Grève des salariés de la raffinerie Total de Dunkerque

Mercredi 13 janvier 2010, par cclpv // Total

LILLE - Les salariés de la raffinerie Total des Flandres, située près de Dunkerque (Nord), dont la fermeture définitive est envisagée, ont entamé mardi une grève pour demander à être fixés sur l’avenir du site, a-t-on appris de sources syndicales.

"Les salariés veulent avoir "une réponse concrète sur leur devenir et le devenir du site", a déclaré à l’AFP Philippe Wullens, délégué syndical Sud (majoritaire).

Total étudie différents scénarios pour sa raffinerie des Flandres parmi lesquels la fermeture définitive, la vente, un arrêt prolongé ou la transformation en dépôt.

La raffinerie est en "arrêt conjoncturel" depuis le mois de septembre pour résorber les stocks, et réceptionne des produits pétroliers livrés par bateaux puis réexpédiés par camions, faisant de fait office de dépôt, selon des sources syndicales.

Les salariés ont décidé de bloquer les arrivées et les expéditions de produits finis. 400 camions partent quotidiennement du site pour livrer fioul et carburants, selon Patrice Leclaire, délégué FO.

Mardi après-midi, quelque 200 salariés de Total et d’enterprises sous-traitantes, ont investi les locaux de la direction avant d’être reçus par le directeur du site.

Celui-ci a "pu prendre compte de leur inquiétude mais n’avait pas d’élément à leur donner pour les rassurer", a expliqué à l’AFP un porte-parole de la direction du site, qui a affirmé qu’il n’y avait mardi ni grève ni blocage des expéditions.

"Les personnels veulent savoir à quelle sauce ils seront mangés, on attend que la direction générale daigne nous informer", a déclaré M. Leclaire à l’AFP.

Cette raffinerie emploie directement 370 personnes, et environ autant chez les sous-traitants, pour une capacité de traitement de 137.000 barils par jour.

©AFP / 12 janvier 2010 22h03


Total - La CGT appelle à la grève pour l’avenir de Dunkerque
mercredi 13 janvier 2010 10h20

PARIS, 13 janvier (Reuters) - La CGT a annoncé mercredi avoir lancé un appel à la grève ce mercredi dans tous les sites de Total ainsi qu’à une assemblée générale en milieu de journée, alors que le groupe pétrolier envisagerait de fermer définitivement sa raffinerie de Dunkerque.

Total a convoqué un comité central d’entreprise extraordinaire jeudi 14 janvier sur l’avenir de cette raffinerie qui, selon une source proche du dossier, pourrait être fermée définitivement faute de repreneur.

La raffinerie de Dunkerque, mise en service en 1974, est une des six raffineries françaises du groupe pétrolier.
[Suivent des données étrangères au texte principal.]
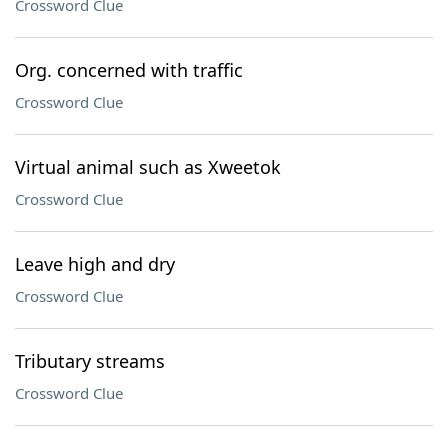
Crossword Clue
Org. concerned with traffic
Crossword Clue
Virtual animal such as Xweetok
Crossword Clue
Leave high and dry
Crossword Clue
Tributary streams
Crossword Clue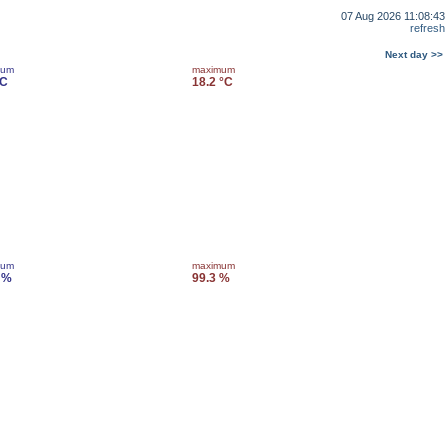
07 Aug 2026 11:08:43
refresh
Next day >>
mum
maximum
°C
18.2 °C
mum
maximum
 %
99.3 %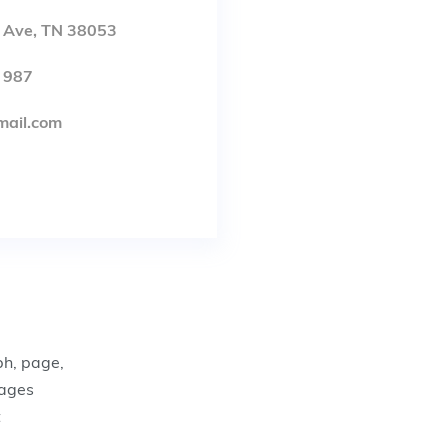
, Ave, TN 38053
 987
mail.com
ph, page,
pages
t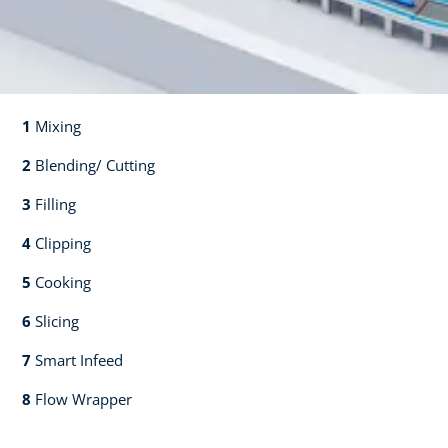
1
Mixing​​
2
Blending/ Cutting​​
3
Filling​​
4
Clipping​​
5
Cooking​​
6
Slicing​​
7
Smart Infeed​​
8
Flow Wrapper​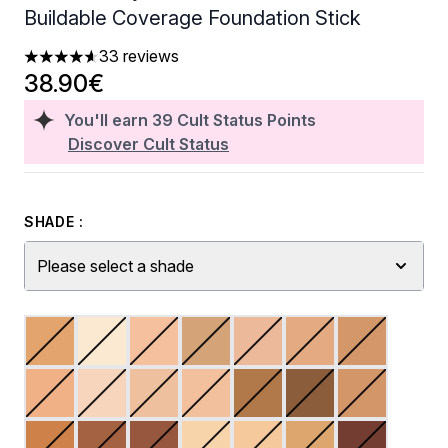
Buildable Coverage Foundation Stick
33 reviews
4.61 stars out of a maximum of 5
38.90€
You'll earn
39
Cult Status Points
Discover Cult Status
SHADE :
Please select a shade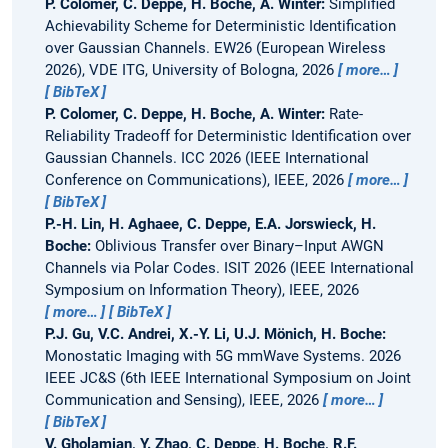
P. Colomer, C. Deppe, H. Boche, A. Winter:
Simplified
Achievability Scheme for Deterministic Identification
over Gaussian Channels.
EW26 (European Wireless
2026), VDE ITG, University of Bologna, 2026
more…
BibTeX
P. Colomer, C. Deppe, H. Boche, A. Winter:
Rate-
Reliability Tradeoff for Deterministic Identification over
Gaussian Channels.
ICC 2026 (IEEE International
Conference on Communications), IEEE, 2026
more…
BibTeX
P.-H. Lin, H. Aghaee, C. Deppe, E.A. Jorswieck, H.
Boche:
Oblivious Transfer over Binary–Input AWGN
Channels via Polar Codes.
ISIT 2026 (IEEE International
Symposium on Information Theory), IEEE, 2026
more…
BibTeX
P.J. Gu, V.C. Andrei, X.-Y. Li, U.J. Mönich, H. Boche:
Monostatic Imaging with 5G mmWave Systems.
2026
IEEE JC&S (6th IEEE International Symposium on Joint
Communication and Sensing), IEEE, 2026
more…
BibTeX
V. Gholamian, Y. Zhao, C. Deppe, H. Boche, R.F.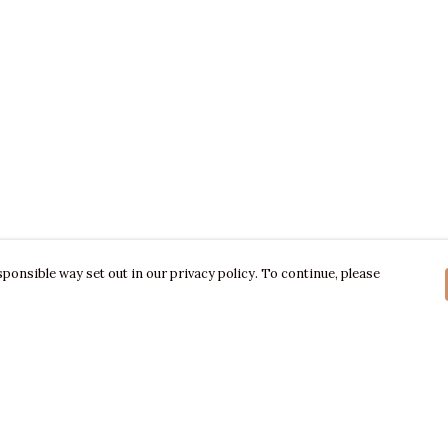
ponsible way set out in our privacy policy. To continue, please
Pay With Confidence
C
Our products are made from sustainable
materials and printed in a renewable energy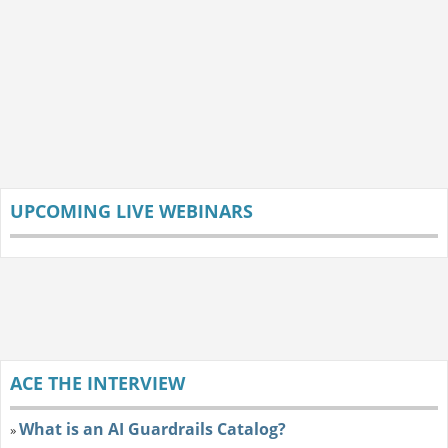
UPCOMING LIVE WEBINARS
ACE THE INTERVIEW
What is an AI Guardrails Catalog?
»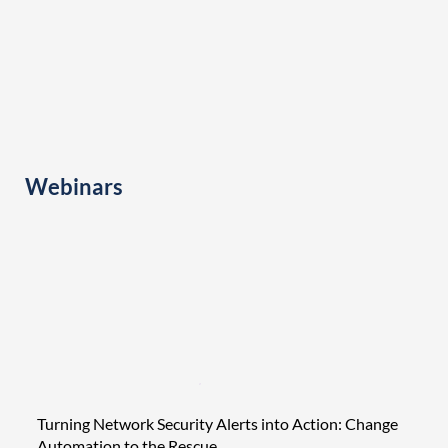
Webinars
Turning Network Security Alerts into Action: Change
Tight
Automation to the Rescue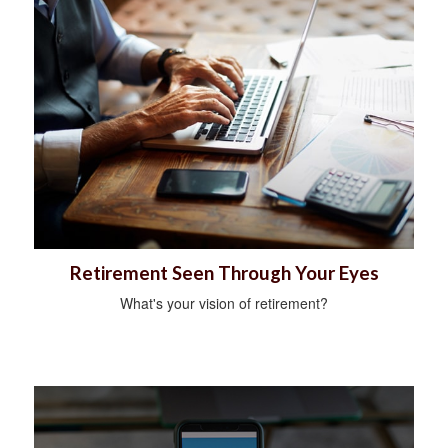
Retirement Seen Through Your Eyes
What's your vision of retirement?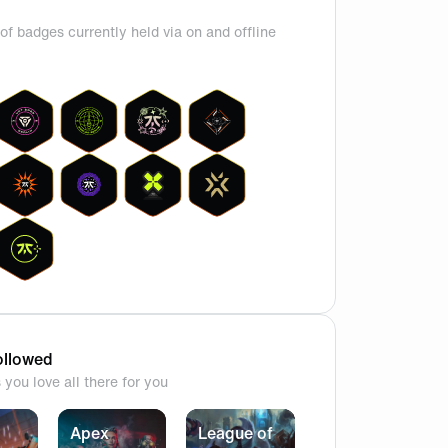
of badges currently held via on and offline
g, check out boasters latest insta story
llowed
you love all there for you
Apex
League of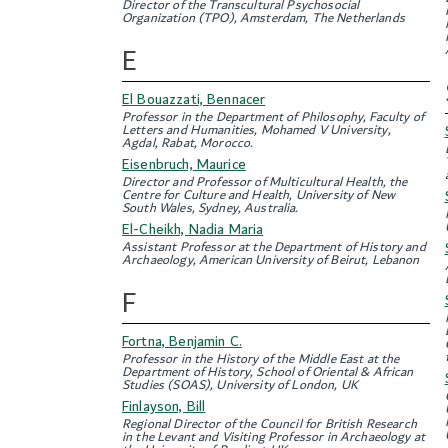
Director of the Transcultural Psychosocial
Organization (TPO), Amsterdam, The Netherlands
E
El Bouazzati, Bennacer
Professor in the Department of Philosophy, Faculty of
Letters and Humanities, Mohamed V University,
Agdal, Rabat, Morocco.
Eisenbruch, Maurice
Director and Professor of Multicultural Health, the
Centre for Culture and Health, University of New
South Wales, Sydney, Australia.
El-Cheikh, Nadia Maria
Assistant Professor at the Department of History and
Archaeology, American University of Beirut, Lebanon
F
Fortna, Benjamin C.
Professor in the History of the Middle East at the
Department of History, School of Oriental & African
Studies (SOAS), University of London, UK
Finlayson, Bill
Regional Director of the Council for British Research
in the Levant and Visiting Professor in Archaeology at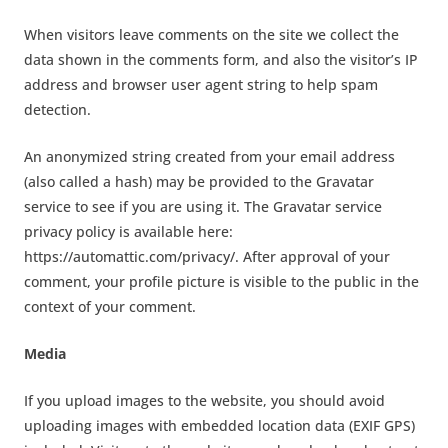
When visitors leave comments on the site we collect the
data shown in the comments form, and also the visitor’s IP
address and browser user agent string to help spam
detection.
An anonymized string created from your email address
(also called a hash) may be provided to the Gravatar
service to see if you are using it. The Gravatar service
privacy policy is available here:
https://automattic.com/privacy/. After approval of your
comment, your profile picture is visible to the public in the
context of your comment.
Media
If you upload images to the website, you should avoid
uploading images with embedded location data (EXIF GPS)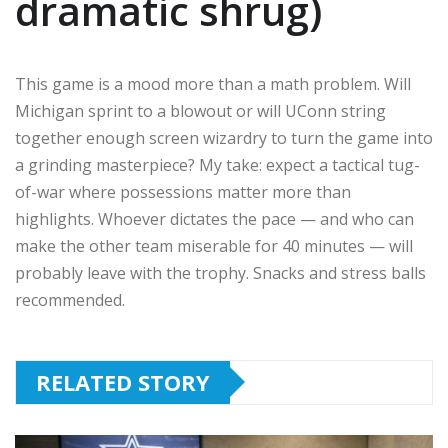
dramatic shrug)
This game is a mood more than a math problem. Will
Michigan sprint to a blowout or will UConn string
together enough screen wizardry to turn the game into
a grinding masterpiece? My take: expect a tactical tug-
of-war where possessions matter more than
highlights. Whoever dictates the pace — and who can
make the other team miserable for 40 minutes — will
probably leave with the trophy. Snacks and stress balls
recommended.
RELATED STORY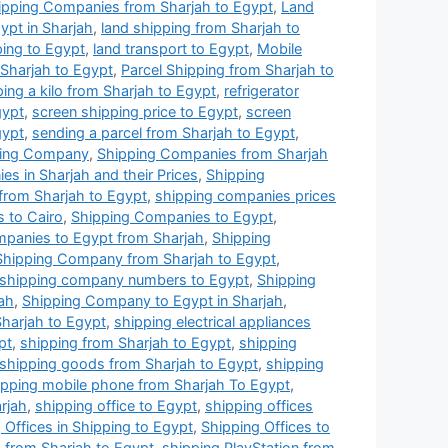
ipping Companies from Sharjah to Egypt
,
Land
pt in Sharjah
,
land shipping from Sharjah to
ping to Egypt
,
land transport to Egypt
,
Mobile
 Sharjah to Egypt
,
Parcel Shipping from Sharjah to
ping a kilo from Sharjah to Egypt
,
refrigerator
gypt
,
screen shipping price to Egypt
,
screen
gypt
,
sending a parcel from Sharjah to Egypt
,
ping Company
,
Shipping Companies from Sharjah
s in Sharjah and their Prices
,
Shipping
from Sharjah to Egypt
,
shipping companies prices
 to Cairo
,
Shipping Companies to Egypt
,
panies to Egypt from Sharjah
,
Shipping
Shipping Company from Sharjah to Egypt
,
shipping company numbers to Egypt
,
Shipping
ah
,
Shipping Company to Egypt in Sharjah
,
harjah to Egypt
,
shipping electrical appliances
pt
,
shipping from Sharjah to Egypt
,
shipping
shipping goods from Sharjah to Egypt
,
shipping
ipping mobile phone from Sharjah To Egypt
,
arjah
,
shipping office to Egypt
,
shipping offices
 Offices in Shipping to Egypt
,
Shipping Offices to
 from Sharjah to Egypt
,
shipping PlayStation from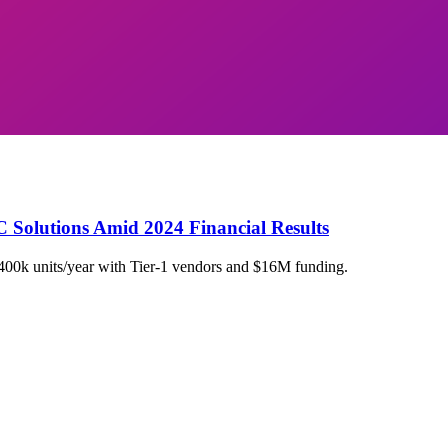
C Solutions Amid 2024 Financial Results
400k units/year with Tier-1 vendors and $16M funding.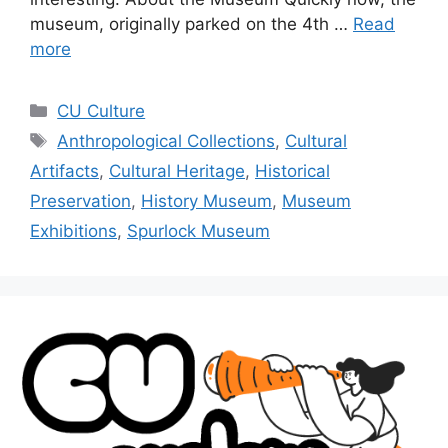
museum, originally parked on the 4th …
Read
more
CU Culture
Anthropological Collections
,
Cultural
Artifacts
,
Cultural Heritage
,
Historical
Preservation
,
History Museum
,
Museum
Exhibitions
,
Spurlock Museum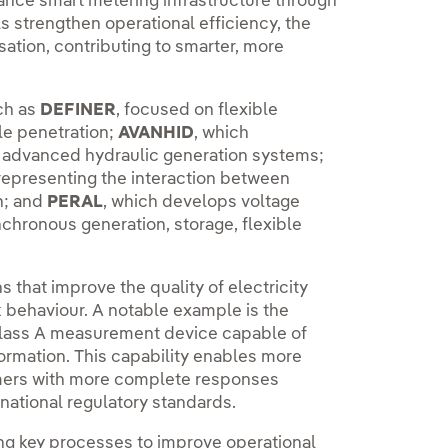
enhance smart metering infrastructure through
 strengthen operational efficiency, the
isation, contributing to smarter, more
ch as
DEFINER
, focused on flexible
e penetration;
AVANHID
, which
f advanced hydraulic generation systems;
representing the interaction between
n; and
PERAL
, which develops voltage
chronous generation, storage, flexible
 that improve the quality of electricity
k behaviour. A notable example is the
 class A measurement device capable of
ormation. This capability enables more
omers with more complete responses
rnational regulatory standards.
ing key processes to improve operational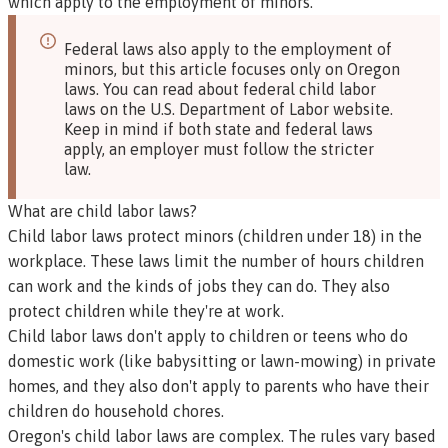
which apply to the employment of minors.
Federal laws also apply to the employment of
minors, but this article focuses only on Oregon
laws.
You can read about federal child labor
laws on the U.S. Department of Labor website
.
Keep in mind if both state and federal laws
apply, an employer must follow the stricter
law.
What are child labor laws?
Child labor laws protect minors (children under 18) in the
workplace. These laws limit the number of hours children
can work and the kinds of jobs they can do. They also
protect children while they're at work.
Child labor laws don't apply to children or teens who do
domestic work (like babysitting or lawn-mowing) in private
homes, and they also don't apply to parents who have their
children do household chores.
Oregon's child labor laws are complex. The rules vary based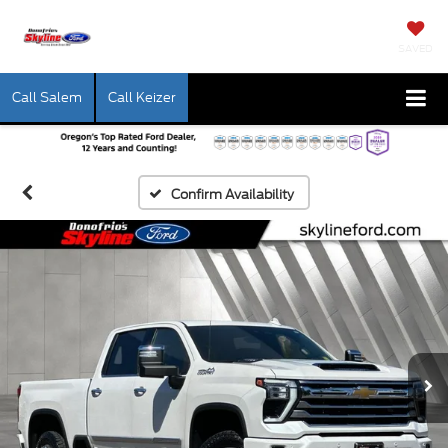
SAVED
Call Salem
Call Keizer
Confirm Availability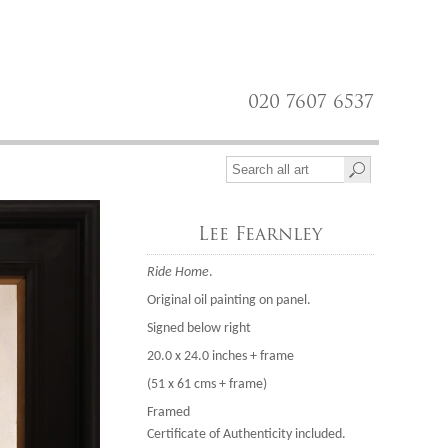
020 7607 6537
Lee Fearnley
Ride Home
.
Original oil painting on panel.
Signed below right
20.0 x 24.0 inches + frame
(51 x 61 cms + frame)
Framed
Certificate of Authenticity included.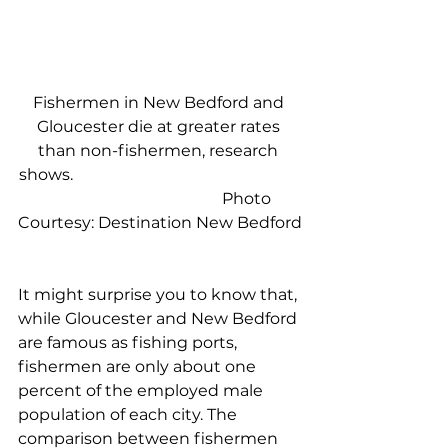
Fishermen in New Bedford and 
Gloucester die at greater rates 
than non-fishermen, research 
shows.                                                         
                                            Photo 
Courtesy: Destination New Bedford
It might surprise you to know that, 
while Gloucester and New Bedford 
are famous as fishing ports, 
fishermen are only about one 
percent of the employed male 
population of each city. The 
comparison between fishermen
Elle a été fermée le 15 septembre pour une durée indéterminée.

Le syndicat estime que le sort réservé à la raffinerie des Flandres s’inscrit "dans un plan de délocalisation et de désengagement progressif de l’outil industriel européen au profit d’investissements importants dans des pays (Asie ou Moyen-Orient) où la législation est moins contraignante en matière de droit du travail et d’environnement".

Les raffineries européennes sont actuellement en difficulté en raison de la chute de leurs marges liée à la crise et au manque de débouchés.
Total avait annoncé en septembre qu’il entendait restructurer et consolider son raffinage et sa chimie.